We’ve made a judgment call, just looking at the numbers. Fortunately the field of statistics provides some tests for making decisions more consistently and easily. If you have some training in stats you will readily grasp how we can apply these tests. For our purposes, we will rely on rules of thumb and simplified explanations rather than delve into a deep understanding of the tests themselves.


Click on the options menu for the contingency table, and add “Expected value” to the table, then click OK. This adds a new set of numbers to the table. The section at the bottom of the table, “table contents,” lists these elements in the order they appear in each cell. The first element is the count of cases that we’ve already seen. The other element is Expected Values.




“Expected values” are the counts of cases that would be expected to result if ‘BusPhone Present’ and ‘JobTltle Present’ were statistically independent of each other. In other words, if the two variables were completely unrelated, the probability that any one case would end up in a particular cell depends only on the probability that the case falls in a specified row and the probability that it falls in a specified column. In other words, we would expect the number of people with a business phone number AND who have a job title in the database to depend solely on the number of each in the sample – one doesn’t depend on the other. By this logic, the probability of a person having a business phone in the database is about the same whether or not they have a job title in the database, if it is true that one is not related to the other.


Have a quick look to compare each pair of numbers. You’ll notice that two actual counts are higher than the expected value, and two counts are lower than the expected value. If the variables were not associated with each other (independent), the actual counts would be a lot closer to the expected counts. It appears that if one variable is a zero or one, the other variable is more likely than not to have the same value – that is, we are likely to have either both or neither. Therefore, the variables do seem to be related.


Being able to compare the expected values to the observed values is helpful in identifying a pattern or relationship. But again, we are still just eyeballing the numbers and making a guess. Let’s take another step forward.

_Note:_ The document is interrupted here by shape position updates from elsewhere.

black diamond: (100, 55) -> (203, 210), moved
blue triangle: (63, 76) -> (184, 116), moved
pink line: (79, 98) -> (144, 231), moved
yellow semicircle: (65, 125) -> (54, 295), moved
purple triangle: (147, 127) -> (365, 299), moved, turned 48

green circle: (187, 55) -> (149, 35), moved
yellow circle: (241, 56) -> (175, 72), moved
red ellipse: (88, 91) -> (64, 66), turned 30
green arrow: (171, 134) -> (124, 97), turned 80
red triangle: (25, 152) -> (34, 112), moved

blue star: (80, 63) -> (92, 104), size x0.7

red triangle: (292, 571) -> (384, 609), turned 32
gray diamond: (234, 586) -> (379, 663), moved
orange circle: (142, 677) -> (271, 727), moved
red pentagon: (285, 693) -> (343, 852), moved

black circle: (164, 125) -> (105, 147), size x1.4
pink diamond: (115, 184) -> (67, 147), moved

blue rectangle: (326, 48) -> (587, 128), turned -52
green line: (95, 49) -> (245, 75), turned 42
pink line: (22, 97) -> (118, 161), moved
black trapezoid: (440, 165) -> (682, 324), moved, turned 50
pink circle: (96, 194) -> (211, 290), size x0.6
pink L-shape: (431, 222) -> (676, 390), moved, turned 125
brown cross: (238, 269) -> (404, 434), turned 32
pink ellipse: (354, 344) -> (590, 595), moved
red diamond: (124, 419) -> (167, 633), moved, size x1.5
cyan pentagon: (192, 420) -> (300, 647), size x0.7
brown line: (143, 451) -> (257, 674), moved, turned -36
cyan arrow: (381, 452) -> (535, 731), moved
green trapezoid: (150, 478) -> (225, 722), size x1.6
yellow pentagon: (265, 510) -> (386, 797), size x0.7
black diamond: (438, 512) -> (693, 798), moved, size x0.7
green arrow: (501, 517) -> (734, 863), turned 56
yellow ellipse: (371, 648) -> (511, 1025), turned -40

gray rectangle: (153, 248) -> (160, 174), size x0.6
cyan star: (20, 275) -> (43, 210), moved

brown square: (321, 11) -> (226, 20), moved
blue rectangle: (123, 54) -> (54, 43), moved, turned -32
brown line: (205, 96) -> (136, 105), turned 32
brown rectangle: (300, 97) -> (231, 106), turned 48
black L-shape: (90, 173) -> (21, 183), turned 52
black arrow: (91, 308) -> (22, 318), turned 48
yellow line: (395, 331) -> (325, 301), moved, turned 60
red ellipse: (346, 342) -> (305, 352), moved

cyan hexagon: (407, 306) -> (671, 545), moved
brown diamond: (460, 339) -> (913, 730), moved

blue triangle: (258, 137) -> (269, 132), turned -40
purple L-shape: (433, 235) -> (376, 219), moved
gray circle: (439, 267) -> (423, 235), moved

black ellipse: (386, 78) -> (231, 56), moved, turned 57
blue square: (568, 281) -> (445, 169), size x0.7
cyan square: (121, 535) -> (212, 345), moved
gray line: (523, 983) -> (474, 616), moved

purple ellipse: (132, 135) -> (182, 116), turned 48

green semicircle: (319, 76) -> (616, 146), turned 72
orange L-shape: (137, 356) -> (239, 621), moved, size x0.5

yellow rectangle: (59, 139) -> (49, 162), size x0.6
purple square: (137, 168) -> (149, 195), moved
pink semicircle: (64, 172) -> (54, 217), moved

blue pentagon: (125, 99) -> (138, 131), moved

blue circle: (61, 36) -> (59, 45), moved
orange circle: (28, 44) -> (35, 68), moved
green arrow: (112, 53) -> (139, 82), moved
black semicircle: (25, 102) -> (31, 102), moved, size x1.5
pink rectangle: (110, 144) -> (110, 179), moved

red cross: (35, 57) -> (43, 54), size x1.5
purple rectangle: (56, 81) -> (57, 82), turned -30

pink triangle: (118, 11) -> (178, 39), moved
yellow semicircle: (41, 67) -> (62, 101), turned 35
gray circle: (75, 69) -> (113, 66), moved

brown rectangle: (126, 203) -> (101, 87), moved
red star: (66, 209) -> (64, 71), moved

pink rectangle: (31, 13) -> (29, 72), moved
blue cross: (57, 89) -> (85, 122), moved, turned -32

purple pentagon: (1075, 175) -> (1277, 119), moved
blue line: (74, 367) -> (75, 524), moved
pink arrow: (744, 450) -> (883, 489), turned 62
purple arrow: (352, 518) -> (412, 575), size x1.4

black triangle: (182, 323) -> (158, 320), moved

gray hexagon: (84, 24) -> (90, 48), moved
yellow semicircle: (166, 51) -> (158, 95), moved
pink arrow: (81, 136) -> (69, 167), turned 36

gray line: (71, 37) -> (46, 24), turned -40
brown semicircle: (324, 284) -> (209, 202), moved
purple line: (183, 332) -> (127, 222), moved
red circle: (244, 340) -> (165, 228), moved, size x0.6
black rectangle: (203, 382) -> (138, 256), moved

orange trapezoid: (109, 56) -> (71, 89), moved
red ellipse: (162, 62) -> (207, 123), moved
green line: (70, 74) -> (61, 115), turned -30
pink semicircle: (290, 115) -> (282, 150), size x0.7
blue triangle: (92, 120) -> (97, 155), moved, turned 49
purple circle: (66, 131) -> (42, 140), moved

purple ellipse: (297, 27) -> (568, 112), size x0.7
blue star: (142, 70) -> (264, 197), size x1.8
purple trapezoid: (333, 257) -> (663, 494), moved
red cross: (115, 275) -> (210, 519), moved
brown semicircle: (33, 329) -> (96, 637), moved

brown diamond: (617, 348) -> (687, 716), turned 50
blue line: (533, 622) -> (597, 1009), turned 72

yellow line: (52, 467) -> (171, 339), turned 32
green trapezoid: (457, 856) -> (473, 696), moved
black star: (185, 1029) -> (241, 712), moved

An assertion that two variables are not related is based on a concept in statistics called the null hypothesis. The null hypothesis in this case would state, “There is no relationship between Business Phone Present and Job Title Present.” In a test for independence between Business Phone and Job Title, if there is no relationship, then the null hypothesis is true. The alternative hypothesis is that the variables are in fact related – they are dependent, rather than independent.


The test for determining whether the null hypothesis is true in this case is called the chi-square test for independence. For our purposes, it is not necessary to formally state any kind of hypothesis, nor is it necessary to understand how chi-square is calculated. (Chi is pronounced “kai”.) Data Desk takes care of the calculations, and a rule of thumb for interpreting the result will suffice. (1)


Go back to the options for the contingency table. Deselect “Expected value”, and choose “Chi-square value” instead. Data Desk will then calculate the chi-square statistic. If it’s large, that is enough to reject the null hypothesis. This number is not interpreted on its own. Rather, the important statistic to watch for appears directly underneath it: p. The p-value in the table below is less than or equal to 0.0001 – a very small value.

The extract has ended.